Task details ▸
Your answer should be every line below that includes the word "created".

_ _ _ _ _ _ _

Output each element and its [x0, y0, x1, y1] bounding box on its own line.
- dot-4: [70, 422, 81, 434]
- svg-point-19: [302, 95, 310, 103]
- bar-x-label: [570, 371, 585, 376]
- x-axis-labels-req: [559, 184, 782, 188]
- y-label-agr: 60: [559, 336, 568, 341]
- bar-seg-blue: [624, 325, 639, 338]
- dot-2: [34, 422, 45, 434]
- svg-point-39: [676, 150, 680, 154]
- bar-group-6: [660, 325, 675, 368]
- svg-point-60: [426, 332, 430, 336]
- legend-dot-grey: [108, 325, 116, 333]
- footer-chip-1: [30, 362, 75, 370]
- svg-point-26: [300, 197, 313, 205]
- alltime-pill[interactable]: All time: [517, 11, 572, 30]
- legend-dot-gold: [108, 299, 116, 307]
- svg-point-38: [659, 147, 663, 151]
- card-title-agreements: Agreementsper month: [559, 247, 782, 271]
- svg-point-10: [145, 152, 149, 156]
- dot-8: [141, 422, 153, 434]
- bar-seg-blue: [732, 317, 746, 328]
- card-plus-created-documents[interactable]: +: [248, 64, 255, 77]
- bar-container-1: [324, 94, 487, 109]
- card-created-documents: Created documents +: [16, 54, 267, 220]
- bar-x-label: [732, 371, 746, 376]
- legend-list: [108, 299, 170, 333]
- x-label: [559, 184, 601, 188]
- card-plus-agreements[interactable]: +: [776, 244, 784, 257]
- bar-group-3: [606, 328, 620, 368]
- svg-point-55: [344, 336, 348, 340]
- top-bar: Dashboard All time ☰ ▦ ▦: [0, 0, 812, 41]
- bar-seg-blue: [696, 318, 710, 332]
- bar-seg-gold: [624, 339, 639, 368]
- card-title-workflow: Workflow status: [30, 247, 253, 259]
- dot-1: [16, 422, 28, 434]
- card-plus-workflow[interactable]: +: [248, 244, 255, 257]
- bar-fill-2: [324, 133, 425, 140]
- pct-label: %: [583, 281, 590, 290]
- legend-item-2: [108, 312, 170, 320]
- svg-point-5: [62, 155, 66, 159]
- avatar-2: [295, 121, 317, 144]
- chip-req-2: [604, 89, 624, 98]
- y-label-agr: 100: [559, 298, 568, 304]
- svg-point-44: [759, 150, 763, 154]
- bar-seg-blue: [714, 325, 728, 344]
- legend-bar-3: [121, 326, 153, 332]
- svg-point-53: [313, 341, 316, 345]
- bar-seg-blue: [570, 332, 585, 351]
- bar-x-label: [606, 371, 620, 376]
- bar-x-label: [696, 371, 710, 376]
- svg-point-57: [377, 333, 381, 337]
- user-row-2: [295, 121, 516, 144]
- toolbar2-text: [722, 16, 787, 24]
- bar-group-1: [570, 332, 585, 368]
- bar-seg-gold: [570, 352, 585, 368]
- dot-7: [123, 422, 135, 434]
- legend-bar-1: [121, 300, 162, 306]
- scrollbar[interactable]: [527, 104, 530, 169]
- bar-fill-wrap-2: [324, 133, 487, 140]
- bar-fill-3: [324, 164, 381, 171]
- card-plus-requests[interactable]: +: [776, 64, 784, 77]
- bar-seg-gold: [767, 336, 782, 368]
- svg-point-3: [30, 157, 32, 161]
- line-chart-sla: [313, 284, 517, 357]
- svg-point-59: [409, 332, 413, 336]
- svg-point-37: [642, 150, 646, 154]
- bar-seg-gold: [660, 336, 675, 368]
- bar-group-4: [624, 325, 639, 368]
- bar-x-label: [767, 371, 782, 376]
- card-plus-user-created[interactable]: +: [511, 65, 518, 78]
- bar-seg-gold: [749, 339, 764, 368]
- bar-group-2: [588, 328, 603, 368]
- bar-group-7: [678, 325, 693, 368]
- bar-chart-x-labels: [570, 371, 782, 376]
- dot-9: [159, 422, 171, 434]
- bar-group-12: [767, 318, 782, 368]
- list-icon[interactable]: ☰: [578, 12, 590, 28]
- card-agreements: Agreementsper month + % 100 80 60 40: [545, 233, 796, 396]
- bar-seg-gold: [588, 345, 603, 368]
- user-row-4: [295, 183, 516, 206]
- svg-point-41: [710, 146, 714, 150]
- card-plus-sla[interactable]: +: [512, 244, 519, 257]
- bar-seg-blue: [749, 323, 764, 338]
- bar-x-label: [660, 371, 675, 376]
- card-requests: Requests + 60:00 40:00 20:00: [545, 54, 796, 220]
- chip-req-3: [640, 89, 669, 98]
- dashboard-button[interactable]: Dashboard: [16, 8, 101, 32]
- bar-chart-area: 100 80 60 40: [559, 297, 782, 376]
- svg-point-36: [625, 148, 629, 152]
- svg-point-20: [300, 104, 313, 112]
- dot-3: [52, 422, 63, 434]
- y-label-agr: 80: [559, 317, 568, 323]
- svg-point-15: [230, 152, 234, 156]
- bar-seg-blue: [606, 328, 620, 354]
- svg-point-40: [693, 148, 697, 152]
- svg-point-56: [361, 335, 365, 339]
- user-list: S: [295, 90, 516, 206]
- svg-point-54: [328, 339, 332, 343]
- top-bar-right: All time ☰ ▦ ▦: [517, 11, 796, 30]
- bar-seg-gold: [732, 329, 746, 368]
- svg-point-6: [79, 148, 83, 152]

_ _ _ _ _ _ _

Solution to this task ▸
- card-plus-created-documents[interactable]: +: [248, 64, 255, 77]
- card-created-documents: Created documents +: [16, 54, 267, 220]
- card-plus-user-created[interactable]: +: [511, 65, 518, 78]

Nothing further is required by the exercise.